Diantara orientalisme Belanda yang paling kesohor adalah Christian Snouck Hurgronje (1857-1936M). Bahkan untuk mengambil simpati dari kaum muslimin dan untuk memuluskan kepentingan yang beliau emban bagi orientalisme, maka dia ganti namanya Menjadi H. Abdul Ghaffar. Untuk itu ia pergi ke Mekkah. Di negeri itulah ia mengganti dan memproklamirkan nama yang baru Itu. Tidak tanggung-tanggung, untuk memuluskan keperluannya, ia rela menetap di Mekkah selama enam bulan. Maka dengan keislaman dan dengan sikap santunnya yang tinggi, mengalirlah rasa simpati dan empati dari berbagai pihak kepadanya. Termasuk para ulama dan para penguasa negeri itu. Setelah itu dia pergi ke Indonesia untuk mengaplikasikan misi dan rencananya.
Selain Hurgronje, masih terdapat orientalis-orientalis yang lain yang cukup disignifikan perannya. Diantarannya yaitu: Michael Jan De Goje (1836-1909M), Wensink Arnet Jan (1882-1939M). Wensink inilah yang menulis kitab Mu’jam Mufahras LI Al-Fazhil Hadits an-Nabawiy. Sungguh terdapat pembahasan yang menarik untuk kita kaji bersama seputar buku beliau ini. Sebab ternyata dalam penyusunan buku ini, beliau banyak sekali dibantu oleh ustadz Fuad Abdul Baqi. Sama-sama kita ketahui bahwa Fuad Abdul Baqi ini sangat besar jasanya terhadap perbukuan Islam. Terutama sekali dalam penyusunan hadits-hadits nabi SAW. Hal itu mungkin dapat kita lihat di kitab Luk Luk Wal Marjan. dan di kitab-kitab hadis yang lainnya. Bahkan dalam penerbitan kitab yang di karang oleh Wensink itu, beliau juga cukup banyak di bantu oleh pimpinan percetakan kitab tempat Wensink menerbitkan bukunya itu.[3]
Dari kisah ini, kita dapat menarik kesimpulan bahwa ternyata para orientalis sangat lemah terhadap ilmu alat. Ilmu alat disini dapat kita bahasakan dengan pengetahuan mereka terhadap bahasa Arab. Pun terhadap literatur-literatur keislaman dari berbagai segi mereka juga lemah. Tak hanya berhenti disitu, ternyata Wensink juga ada mengarang buku dalam pembahasan aqidah Islamiah. Sungguh ini adalah sebuah jebakan bagi umat Islam. Dengan arti kata, bahwa kita harus berhati-hati terhadap buku-buku keislaman yang mereka karang.

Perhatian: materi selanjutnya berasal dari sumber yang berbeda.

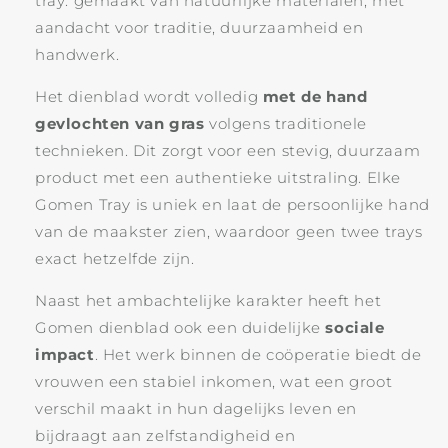
tray: gemaakt van natuurlijke materialen, met
aandacht voor traditie, duurzaamheid en
handwerk.
Het dienblad wordt volledig
met de hand
gevlochten van gras
volgens traditionele
technieken. Dit zorgt voor een stevig, duurzaam
product met een authentieke uitstraling. Elke
Gomen Tray is uniek en laat de persoonlijke hand
van de maakster zien, waardoor geen twee trays
exact hetzelfde zijn.
Naast het ambachtelijke karakter heeft het
Gomen dienblad ook een duidelijke
sociale
impact
. Het werk binnen de coöperatie biedt de
vrouwen een stabiel inkomen, wat een groot
verschil maakt in hun dagelijks leven en
bijdraagt aan zelfstandigheid en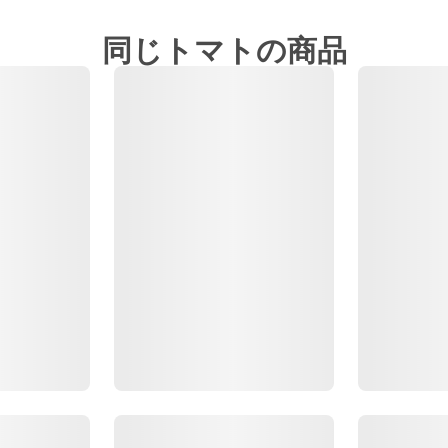
同じトマトの商品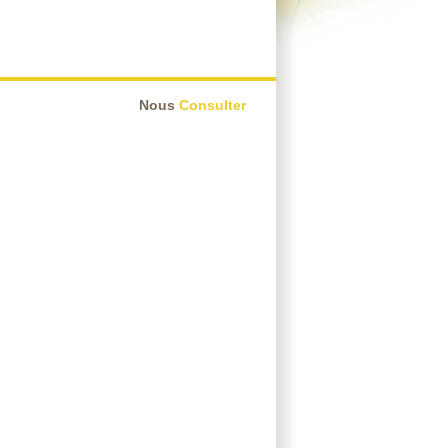
Nous
Consulter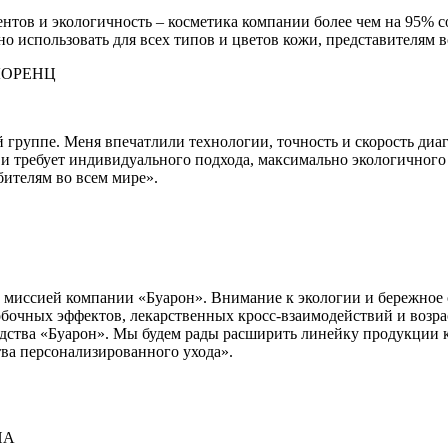
иентов и экологичность – косметика компании более чем на 95%
 использовать для всех типов и цветов кожи, представителям в
руппе. Меня впечатлили технологии, точность и скорость диаг
 и требует индивидуального подхода, максимально экологичног
ителям во всем мире».
иссией компании «Буарон». Внимание к экологии и бережное отн
обочных эффектов, лекарственных кросс-взаимодействий и возр
дства «Буарон». Мы будем рады расширить линейку продукции к
ва персонализированного ухода».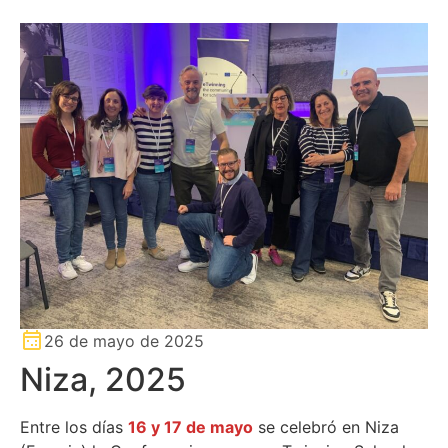
26 de mayo de 2025
Niza, 2025
Entre los días
16 y 17 de mayo
se celebró en Niza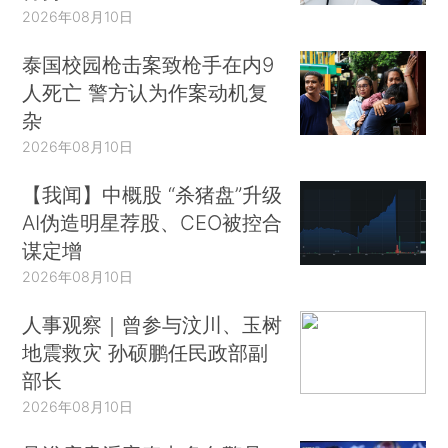
2026年08月10日
泰国校园枪击案致枪手在内9
人死亡 警方认为作案动机复
杂
2026年08月10日
【我闻】中概股 “杀猪盘”升级
AI伪造明星荐股、CEO被控合
谋定增
2026年08月10日
人事观察｜曾参与汶川、玉树
地震救灾 孙硕鹏任民政部副
部长
2026年08月10日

Dan bagi Belanda ada markaz tersendiri bagi mereka dalam melaksanakan aktifitasnya. Markaz itu bernama: Markaz Lil Buhuts Wad Dirasat al-Arabiah. Markaz ini bertempat di Mesir.
Di negara Belanda terdapat sebuah universitas yang terkenal, universitas itu bernama universitas Leiden ( disinilah dahulunya Christian Snouck Hurgronje menamatkan pendidikan Strata satunya). Pada abad ke-21, tepat pada tanggal 3-7 Februari tahun 1996, universitas ini mengadakan muktamar sedunia seputar keislaman. Dalam pelaksanaan muktramar itu mereka di bekerja sama dengan Wizaratus Syuunid Diniyyah atau departemen keagamaan Indonesia. Muktamar itu sempat dihadiri oleh 120 (seratus dua puluh) pemateri yang berasal dari berbagai penjuru dunia. Dalam muktamar itu ada tiga garis besar pembahasan yang dapat mereka hasilkan, yaitu seputar:
1. Islam dan masyarakat di dunia
2. Islam dan perkembangannya
3. Islam dan pendidikan
Dan telah berlangsung pula muktamar yang kedua secara resmi di Mesir. Namun muktamar yang ketiga belum terlaksana hingga sekarang.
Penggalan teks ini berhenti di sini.